Per raggiungere Giussano in auto dalla rete autostradale principale, il riferimento più usato è l’Autostrada dei Laghi A9. L’uscita consigliata, in funzione del punto di ingresso da sud e della distribuzione del traffico, è A9 – Saronno: da lì si prosegue sulla viabilità ordinaria in direzione est verso la Brianza, mantenendo come obiettivo l’innesto con le provinciali che portano al territorio di Monza e della Brianza.
Da Milano i tempi medi variano in modo sensibile in base all’orario. In condizioni scorrevoli, la distanza è circa 25–30 km con percorrenze tipiche di 30–40 minuti; nelle fasce pendolari la stessa tratta può salire a 50–70 minuti, soprattutto in avvicinamento ai nodi stradali e agli attraversamenti urbani. Per ridurre le oscillazioni, conviene pianificare l’ultimo tratto scegliendo accessi che evitino le direttrici più congestionate.
Un’alternativa molto utilizzata è la Strada Statale SS36 del Lago di Como e dello Spluga, asse veloce che collega l’area milanese con la Brianza e il lecchese. L’uscita più funzionale dipende dalla provenienza, ma in pratica si cerca lo svincolo più vicino ai collegamenti per Giussano, così da limitare i chilometri su strade locali. La SS36 è scorrevole, ma richiede attenzione ai rallentamenti tipici in prossimità degli svincoli e nei cambi di carreggiata.
Per chi arriva dalla cintura nord di Milano o da direttrici est-ovest, è utile considerare la Tangenziale Nord di Milano A52 come raccordo di distribuzione verso le arterie brianzole. L’A52 consente di agganciare più facilmente i corridoi che portano alla SS36 o alle provinciali di collegamento, riducendo i passaggi in viabilità urbana. Nelle ore di punta, la regolarità del flusso dipende molto dai punti di immissione e dalle corsie di uscita, quindi è consigliabile impostare per tempo la corsia corretta.

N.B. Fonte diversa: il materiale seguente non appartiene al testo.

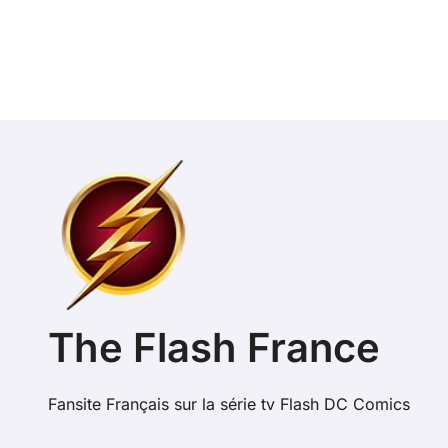
The Flash France
Fansite Français sur la série tv Flash DC Comics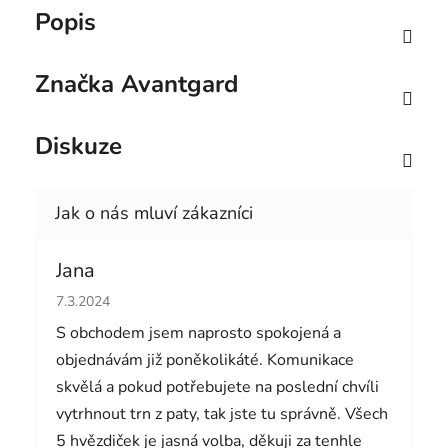
Popis
Značka
Avantgard
Diskuze
Jana
Hodnocení obchodu je 5 z 5 hvězdiček.
7.3.2024
S obchodem jsem naprosto spokojená a
objednávám již poněkolikáté. Komunikace
skvělá a pokud potřebujete na poslední chvíli
vytrhnout trn z paty, tak jste tu správně. Všech
5 hvězdiček je jasná volba, děkuji za tenhle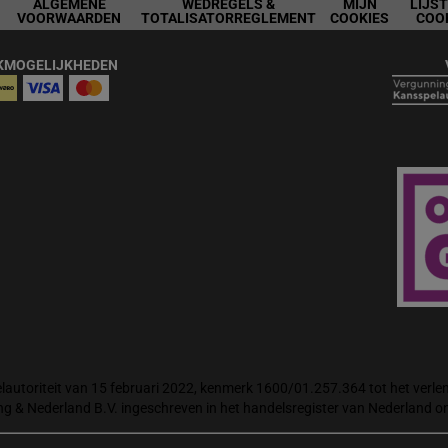
ALGEMENE
WEDREGELS &
MIJN
LIJS
VOORWAARDEN
TOTALISATORREGLEMENT
COOKIES
COO
KMOGELIJKHEDEN
autoriteit van 15 februari 2022, kenmerk 1600/01.257.364 tot het verlene
ng & Nederland B.V. ingeschreven in het handelsregister van Nederland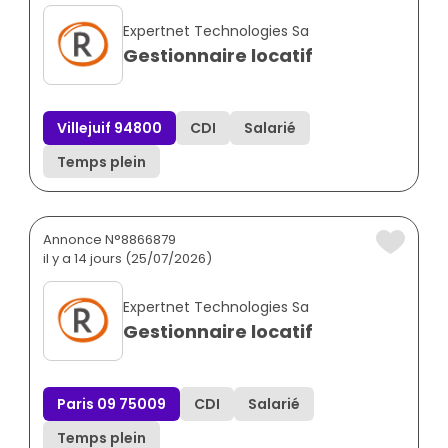
Expertnet Technologies Sa
Gestionnaire locatif
Villejuif 94800
CDI
Salarié
Temps plein
Annonce N°8866879
il y a 14 jours (25/07/2026)
Expertnet Technologies Sa
Gestionnaire locatif
Paris 09 75009
CDI
Salarié
Temps plein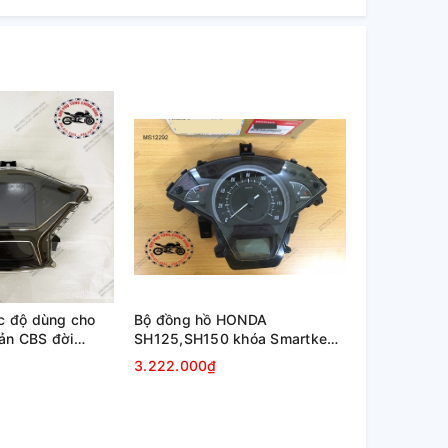
c độ dùng cho
Bộ đồng hồ HONDA
ản CBS đời
SH125,SH150 khóa Smartkey
(2016-2019)
3.222.000₫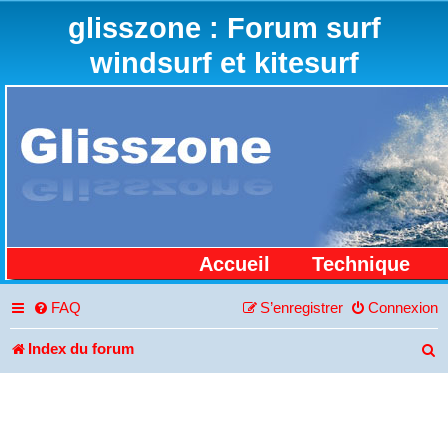
glisszone : Forum surf
windsurf et kitesurf
Accueil
Technique
FAQ
S’enregistrer
Connexion
Index du forum
R
e
c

L’accesso finale a Giussano avviene spesso tramite strade provinciali. Tra le più rilevanti in zona rientra la SP6, che funge da collegamento tra diversi comuni brianzoli e intercetta le direttrici principali verso il centro abitato. In base al quartiere di destinazione, possono risultare utili anche tratti di SP102, che supportano la distribuzione locale e permettono di raggiungere le aree residenziali senza attraversare necessariamente gli assi più trafficati.
Una volta entrati nel territorio comunale, la viabilità è tipicamente urbana: rotatorie ravvicinate, incroci regolati e limiti di velocità contenuti. Nelle fasce serali e nel fine settimana il traffico tende a essere più regolare, mentre nei giorni feriali incidono gli spostamenti pendolari e l’accesso alle zone di servizio. Per una percorrenza più lineare conviene preferire gli assi di scorrimento esterni, usando le strade interne solo nell’ultimo chilometro, così da ridurre tempi morti dovuti a svolte e attraversamenti.